YOUR TASK
Search the records that follow and extract every line containing the string "agressões".

Saved entries
####
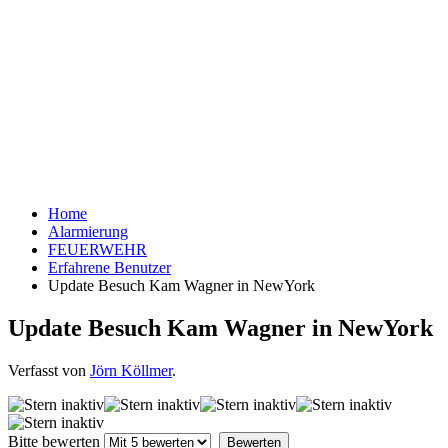
Home
Alarmierung
FEUERWEHR
Erfahrene Benutzer
Update Besuch Kam Wagner in NewYork
Update Besuch Kam Wagner in NewYork
Verfasst von
Jörn Köllmer
.
Bitte bewerten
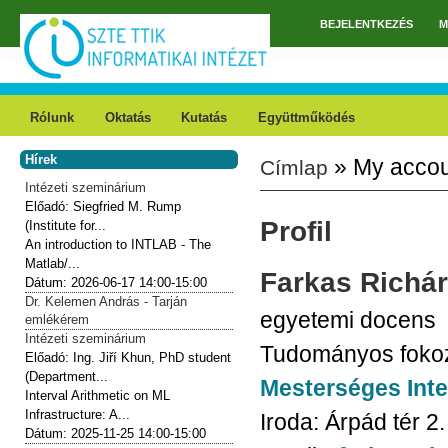
Ugrás a tartalomra
BEJELENTKEZÉS
M
Főmenü
Rólunk
Oktatás
Kutatás
Együttműködés
Hírek
» My acco
Címlap
Jelenlegi hely
Intézeti szeminárium
Előadó:
Siegfried M. Rump
Profil
(Institute for...
An introduction to INTLAB - The
Matlab/...
Farkas
Richá
Dátum:
2026-06-17
14:00-15:00
Dr. Kelemen András - Tarján
egyetemi docens
emlékérem
Intézeti szeminárium
Tudományos foko
Előadó:
Ing. Jiří Khun, PhD student
(Department...
Mesterséges Inte
Interval Arithmetic on ML
Infrastructure: A...
Iroda:
Árpád tér 2
Dátum:
2025-11-25
14:00-15:00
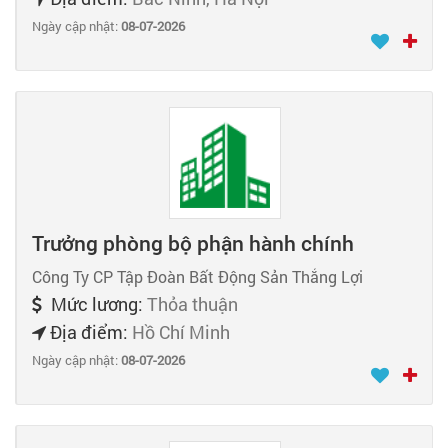
Ngày cập nhật:
08-07-2026
Trưởng phòng bộ phận hành chính
Công Ty CP Tập Đoàn Bất Động Sản Thắng Lợi
Mức lương:
Thỏa thuận
Địa điểm:
Hồ Chí Minh
Ngày cập nhật:
08-07-2026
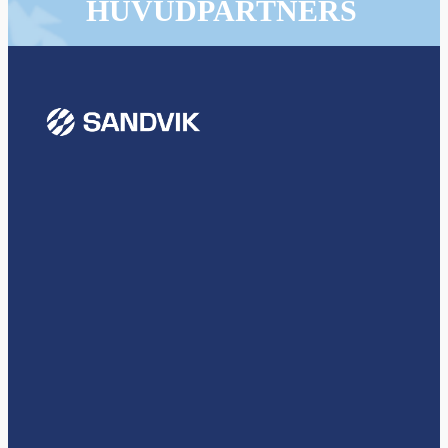
HUVUDPARTNERS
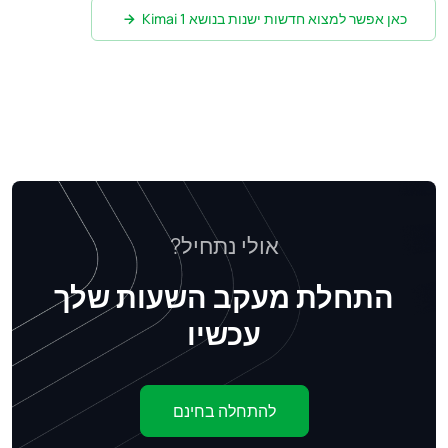
כאן אפשר למצוא חדשות ישנות בנושא Kimai 1
אולי נתחיל?
התחלת מעקב השעות שלך
עכשיו
להתחלה בחינם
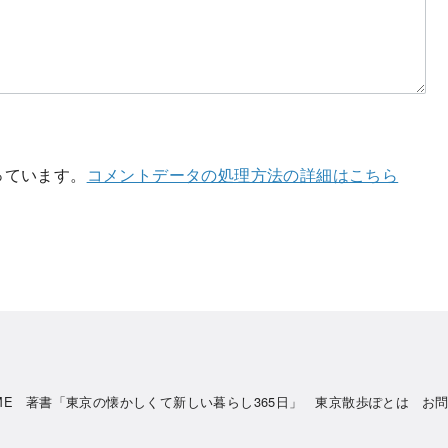
使っています。
コメントデータの処理方法の詳細はこちら
ME
著書「東京の懐かしくて新しい暮らし365日」
東京散歩ぽとは
お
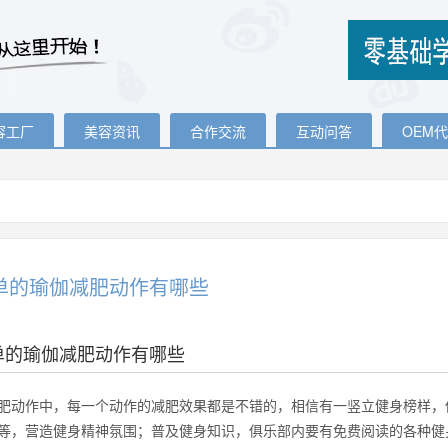
容工厂
美容资讯
合作交流
互动问答
OEM
单的瑜伽减肥动作有哪些
单的瑜伽减肥动作有哪些
肥动作中，每一个动作的减肥效果都是不错的，相信有一竖立健身榜样，
等，营造健身精神氛围；普及健身知识，俱乐部内要有免费阅读的各种健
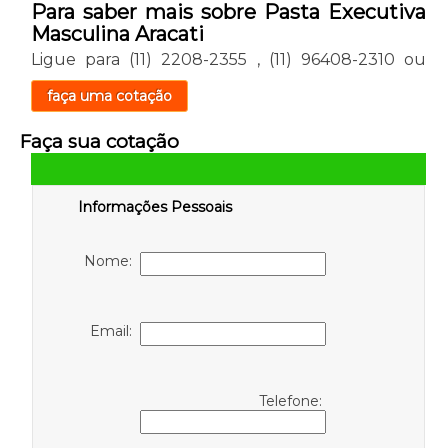
Para saber mais sobre Pasta Executiva
Masculina Aracati
Ligue para
(11) 2208-2355
,
(11) 96408-2310
ou
faça uma cotação
Faça sua cotação
Informações Pessoais
Nome:
Email:
Telefone:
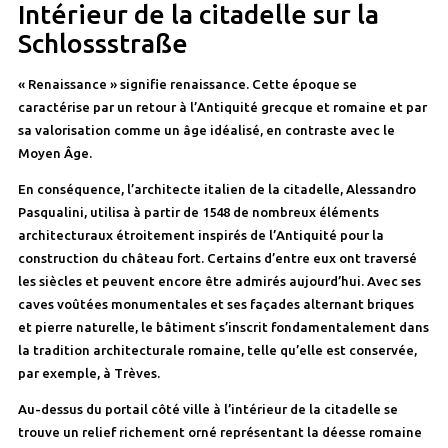
Intérieur de la citadelle sur la
Schlossstraße
« Renaissance » signifie renaissance. Cette époque se
caractérise par un retour à l’Antiquité grecque et romaine et par
sa valorisation comme un âge idéalisé, en contraste avec le
Moyen Âge.
En conséquence, l’architecte italien de la citadelle, Alessandro
Pasqualini, utilisa à partir de 1548 de nombreux éléments
architecturaux étroitement inspirés de l’Antiquité pour la
construction du château fort. Certains d’entre eux ont traversé
les siècles et peuvent encore être admirés aujourd’hui. Avec ses
caves voûtées monumentales et ses façades alternant briques
et pierre naturelle, le bâtiment s’inscrit fondamentalement dans
la tradition architecturale romaine, telle qu’elle est conservée,
par exemple, à Trèves.
Au-dessus du portail côté ville à l’intérieur de la citadelle se
trouve un relief richement orné représentant la déesse romaine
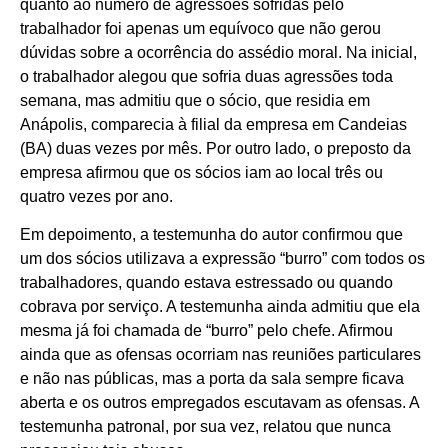
quanto ao número de agressões sofridas pelo
trabalhador foi apenas um equívoco que não gerou
dúvidas sobre a ocorrência do assédio moral. Na inicial,
o trabalhador alegou que sofria duas agressões toda
semana, mas admitiu que o sócio, que residia em
Anápolis, comparecia à filial da empresa em Candeias
(BA) duas vezes por mês. Por outro lado, o preposto da
empresa afirmou que os sócios iam ao local três ou
quatro vezes por ano.
Em depoimento, a testemunha do autor confirmou que
um dos sócios utilizava a expressão “burro” com todos os
trabalhadores, quando estava estressado ou quando
cobrava por serviço. A testemunha ainda admitiu que ela
mesma já foi chamada de “burro” pelo chefe. Afirmou
ainda que as ofensas ocorriam nas reuniões particulares
e não nas públicas, mas a porta da sala sempre ficava
aberta e os outros empregados escutavam as ofensas. A
testemunha patronal, por sua vez, relatou que nunca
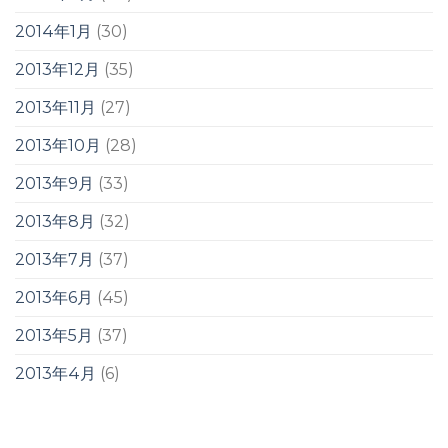
2014年1月
(30)
2013年12月
(35)
2013年11月
(27)
2013年10月
(28)
2013年9月
(33)
2013年8月
(32)
2013年7月
(37)
2013年6月
(45)
2013年5月
(37)
2013年4月
(6)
####
ANSWER TO THIS TASK
quanto ao número de agressões sofridas pelo
o trabalhador alegou que sofria duas agressões toda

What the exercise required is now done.